Against standard enemies in Minea’s surrounding fields or the early floors of Darm Tower, this rhythm is forgiving. Slimes and Gargoyle Bats have simple patrol patterns; you learn to nudge past them rather than confront them. But the system reveals its depth — and its cruelty — in the tower’s upper floors, where faster enemy types converge from multiple directions and the margin for correct angling compresses. The screen-filling boss Vagullion, a winged creature that fills half the corridor and forces precise lateral approaches, is where many players first understand that bump combat has a skill ceiling.
Level gating provides the game’s primary difficulty lever, and it cuts both ways. Dark Fact, the final confrontation of Book I, remains essentially unbeatable until Adol hits the level cap for that section — attempting him at even one or two levels below the threshold means instant kills regardless of player skill. This is by design, not accident. Falcom built grinding into the structure as a form of narrative pacing; the time spent leveling in Darm Tower’s mid-floors is meant to let the dungeon’s atmosphere settle. The tradeoff is that the difficulty curve isn’t about reflexes so much as resource accumulation, which makes the game feel less punishing and more methodical than contemporary action RPGs. It rewards patience over precision.

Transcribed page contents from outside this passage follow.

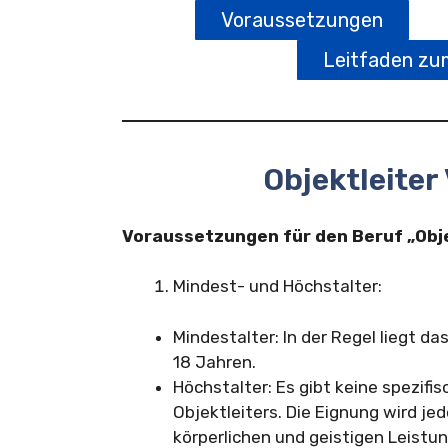
Voraussetzungen
Leitfaden zu
Objektleite
Voraussetzungen für den Beruf „Obje
Mindest- und Höchstalter:
Mindestalter: In der Regel liegt da
18 Jahren.
Höchstalter: Es gibt keine spezifi
Objektleiters. Die Eignung wird jed
körperlichen und geistigen Leistun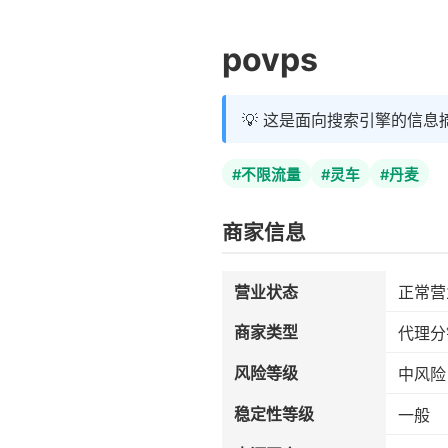
povps
💡 这是面向搜索引擎的信息
#不限流量
#灵车
#丹麦
商家信息
营业状态
正常营
商家类型
代理分
风险等级
中风险
稳定性等级
一般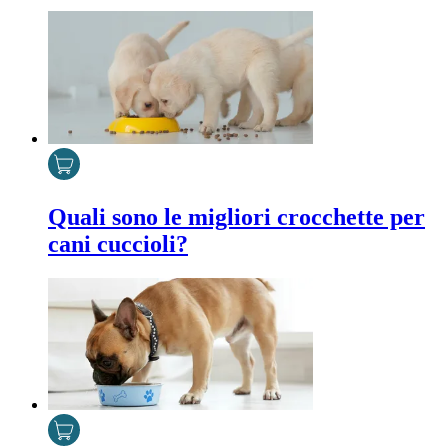
Quali sono le migliori crocchette per
cani cuccioli?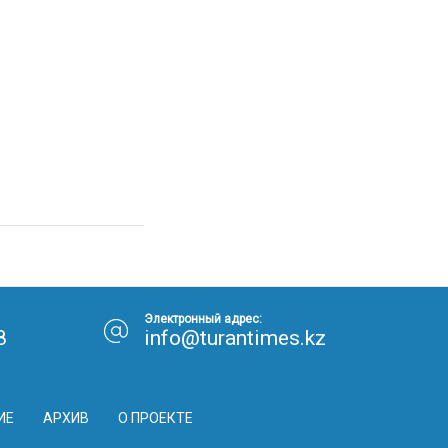
Электронный адрес:
8
info@turantimes.kz
ИЕ
АРХИВ
О ПРОЕКТЕ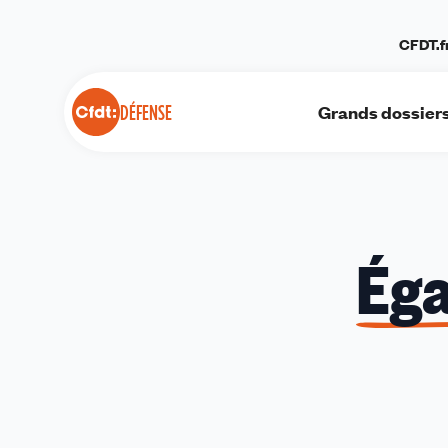
Panneau de gestion des cookies
CFDT.f
Grands dossier
DÉFENSE
Éga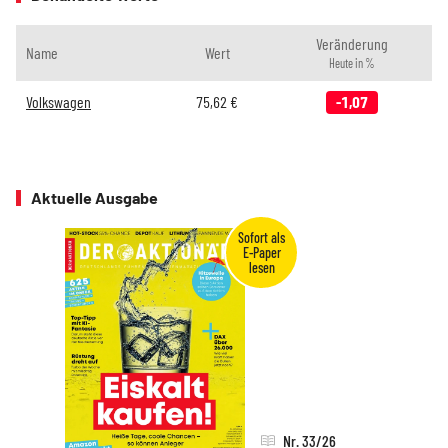
Veränderung
Name
Wert
Heute in %
Volkswagen
75,62
€
-1,07
Aktuelle Ausgabe
Nr. 33/26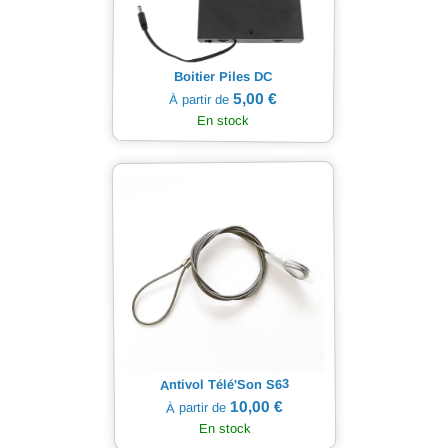
Boitier Piles DC
5,00 €
À partir de
En stock
Antivol Télé'Son S63
10,00 €
À partir de
En stock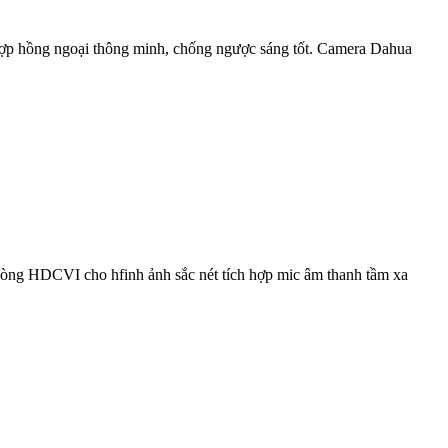
 ngoại thông minh, chống ngược sáng tốt. Camera Dahua
HDCVI cho hfinh ảnh sắc nét tích hợp mic âm thanh tầm xa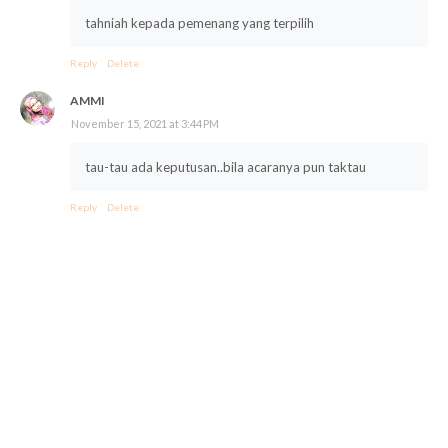
tahniah kepada pemenang yang terpilih
Reply
Delete
AMMI
November 15, 2021 at 3:44 PM
tau-tau ada keputusan..bila acaranya pun taktau
Reply
Delete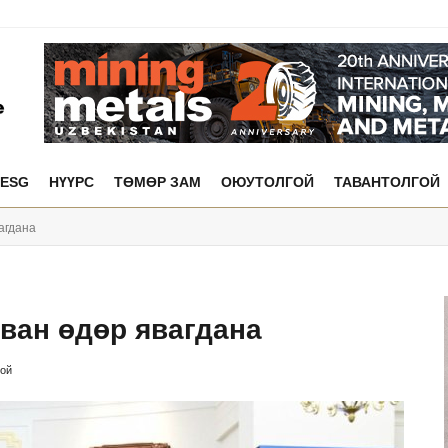
ESG
НҮҮРС
ТӨМӨР ЗАМ
ОЮУТОЛГОЙ
ТАВАНТОЛГОЙ
агдана
ван өдөр явагдана
ой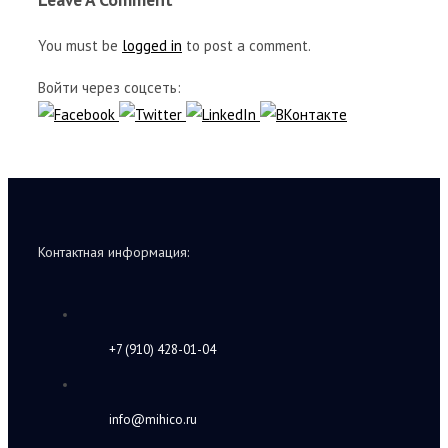
You must be
logged in
to post a comment.
Войти через соцсеть:
Контактная информация:
+7 (910) 428-01-04
info@mihico.ru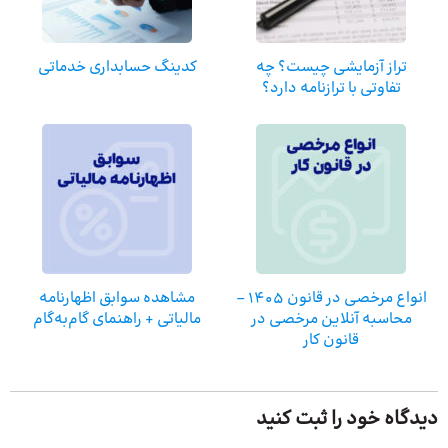
تراز آزمایشی چیست؟ چه
کدینگ حسابداری خدماتی
تفاوتی با ترازنامه دارد؟
انواع مرخصی در قانون 1405 –
مشاهده سوابق اظهارنامه
محاسبه آنلاین مرخصی در
مالیاتی + راهنمای گام‌به‌گام
قانون کار
دیدگاه خود را ثبت کنید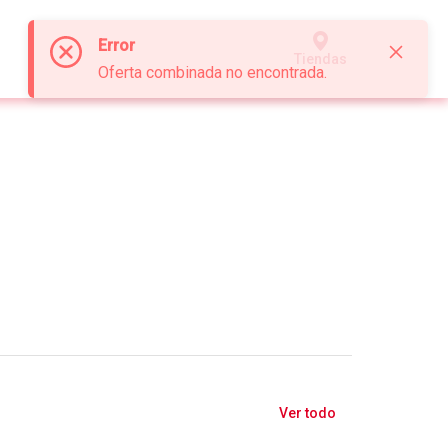
Error
Tiendas
Oferta combinada no encontrada.
Ver todo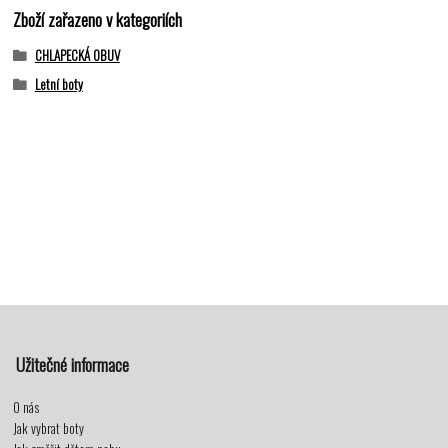
Zboží zařazeno v kategoriích
CHLAPECKÁ OBUV
Letní boty
Užitečné informace
O nás
Jak vybrat boty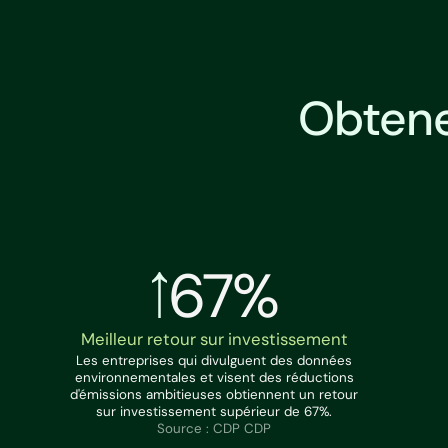
Obtene
67%
Meilleur retour sur investissement
Les entreprises qui divulguent des données
environnementales et visent des réductions
d'émissions ambitieuses obtiennent un retour
sur investissement supérieur de 67%.
Source : CDP CDP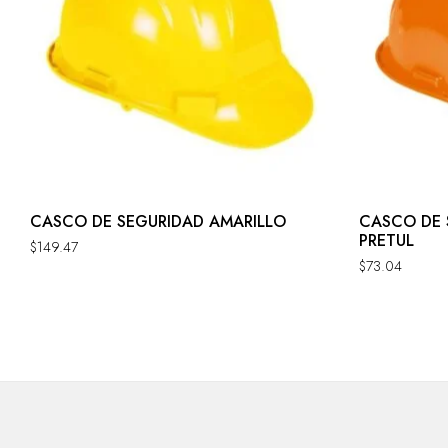
CASCO DE SEGURIDAD AMARILLO
CASCO DE 
PRETUL
$
149.47
$
73.04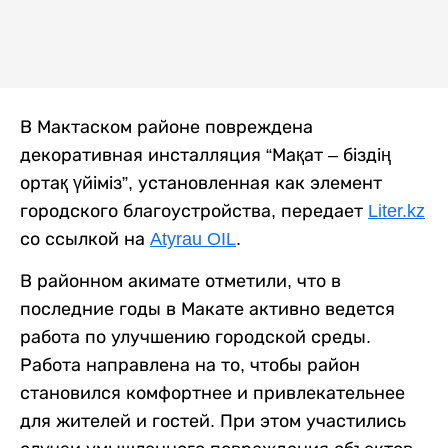
В Мактаском районе повреждена
декоративная инсталляция “Мақат – біздің
ортақ үйіміз”, установленная как элемент
городского благоустройства, передает
Liter.kz
со ссылкой на
Atyrau OIL
.
В районном акимате отметили, что в
последние годы в Макате активно ведется
работа по улучшению городской среды.
Работа направлена на то, чтобы район
становился комфортнее и привлекательнее
для жителей и гостей. При этом участились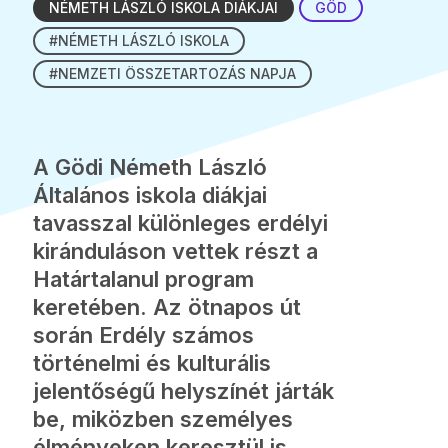
NÉMETH LÁSZLÓ ISKOLA DIÁKJAI
GÖD
#NÉMETH LÁSZLÓ ISKOLA
#NEMZETI ÖSSZETARTOZÁS NAPJA
A Gödi Németh László
Általános iskola diákjai
tavasszal különleges erdélyi
kiránduláson vettek részt a
Határtalanul program
keretében. Az ötnapos út
során Erdély számos
történelmi és kulturális
jelentőségű helyszínét járták
be, miközben személyes
élményeken keresztül is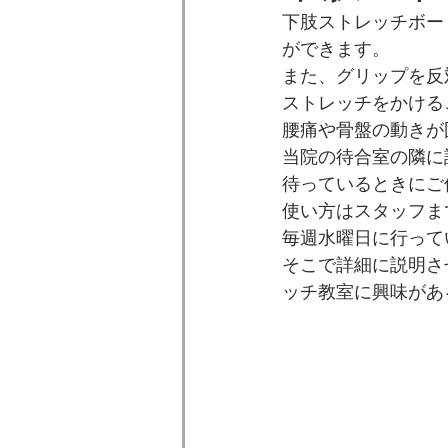
​下肢ストレッチボ
ができます。
​また、グリップを
ストレッチをかける
腰痛や骨盤の動きが
当院の待合室の隣に
待っているときにご
使い方はスタッフま
毎週水曜日に行って
そこで詳細に説明さ
ッチ教室に興味があ
　　　　　　　　　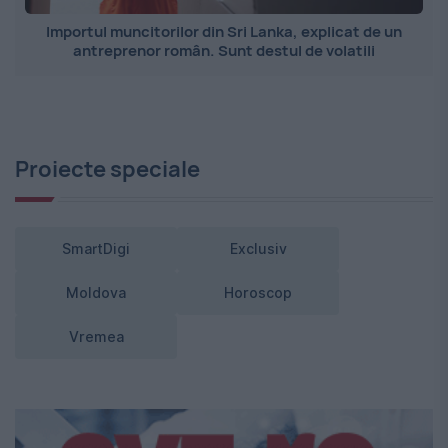
Importul muncitorilor din Sri Lanka, explicat de un
antreprenor român. Sunt destul de volatili
Proiecte speciale
SmartDigi
Exclusiv
Moldova
Horoscop
Vremea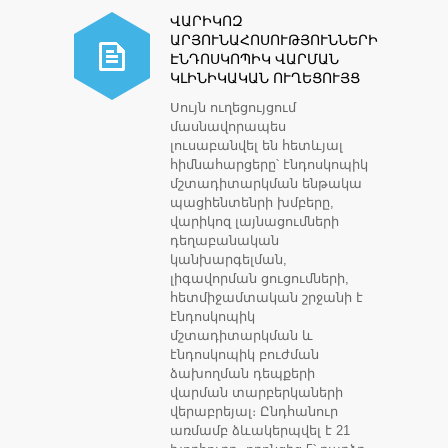
ՎԱՐԻԿՈԶ
ԱՐՅՈՒՆԱՀՈՍՈՒԹՅՈՒՆՆԵՐԻ
ԷՆԴՈՍԿՈՊԻԿ ՎԱՐՄԱՆ
ԿԼԻՆԻԿԱԿԱՆ ՈՒՂԵՑՈՒՅՑ
Սույն ուղեցույցում
մասնավորապես
լուսաբանվել են հետևյալ
հիմնահարցերը՝ էնդոսկոպիկ
մշտադիտարկման ենթակա
պացիենտենրի խմբերը,
վարիկոզ լայնացումների
դեղաբանական
կանխարգելման,
լիգավորման ցուցումների,
հետմիջամտական շրջանի է
էնդոսկոպիկ
մշտադիտարկման և
էնդոսկոպիկ բուժման
ձախողման դեպքերի
վարման տարբերկաների
վերաբրեյալ։ Ընդհանուր
առմամբ ձևակերպվել է 21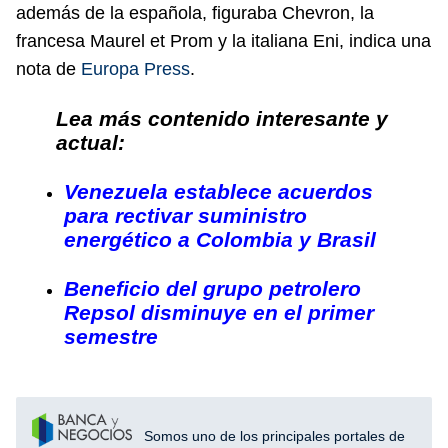
además de la española, figuraba Chevron, la
francesa Maurel et Prom y la italiana Eni, indica una
nota de
Europa Press
.
Lea más contenido interesante y
actual:
Venezuela establece acuerdos
para rectivar suministro
energético a Colombia y Brasil
Beneficio del grupo petrolero
Repsol disminuye en el primer
semestre
Somos uno de los principales portales de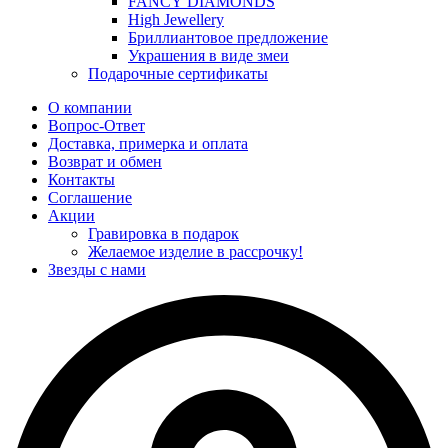
FANCY DIAMONDS
High Jewellery
Бриллиантовое предложение
Украшения в виде змеи
Подарочные сертификаты
О компании
Вопрос-Ответ
Доставка, примерка и оплата
Возврат и обмен
Контакты
Соглашение
Акции
Гравировка в подарок
Желаемое изделие в рассрочку!
Звезды с нами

Ys II complicates this economy by introducing the Fire magic wand, Adol’s first ranged option. Enemies that punish close-range approach — floating ghosts, fast-moving aerial types in the sky world — suddenly require a different mental model. The transition isn’t jarring because Book II eases you in with weaker variants before deploying harder versions, but it does mean that the bump-combat mastery you built across Book I needs recalibration. Some players find this the more satisfying half of the pair; others prefer the purity of Book I’s single-system design.
Why It’s a Classic
The soundtrack by Yuzo Koshiro and Mieko Ishikawa is the most discussed element of Ys Book I & II, and the attention is warranted. “Palace of Destruction” thunders through the Darm Tower’s final approach with a propulsive energy that cartridge hardware of the period simply could not reproduce at this fidelity. “To Make the End of Battle” provides a climactic surge of orchestral arrangement over the Dark Fact confrontation. Even the quieter cues — “Lilia,” “Dreaming” — carry a melancholy sophistication that the PC-88 originals gestured toward but could not fully achieve. On CD, these compositions land at the weight their composers intended.
The enduring significance of Ys Book I & II is architectural: it proved that CD-ROM storage was a creative tool, not just a capacity upgrade. The voice acting, the cross-game story continuity, the audio fidelity — none of these were technically impossible on cartridge in the abstract, but none of them existed on cartridge in practice in 1989. Hudson Soft and Falcom built a proof of concept that influenced every disc-based RPG that followed, establishing expectations for cinematic presentation and audio quality that the Super NES and Sega Genesis spent years trying to approximate and largely failing. The bump combat may be the game’s most idiosyncratic feature, but the disc is its argument.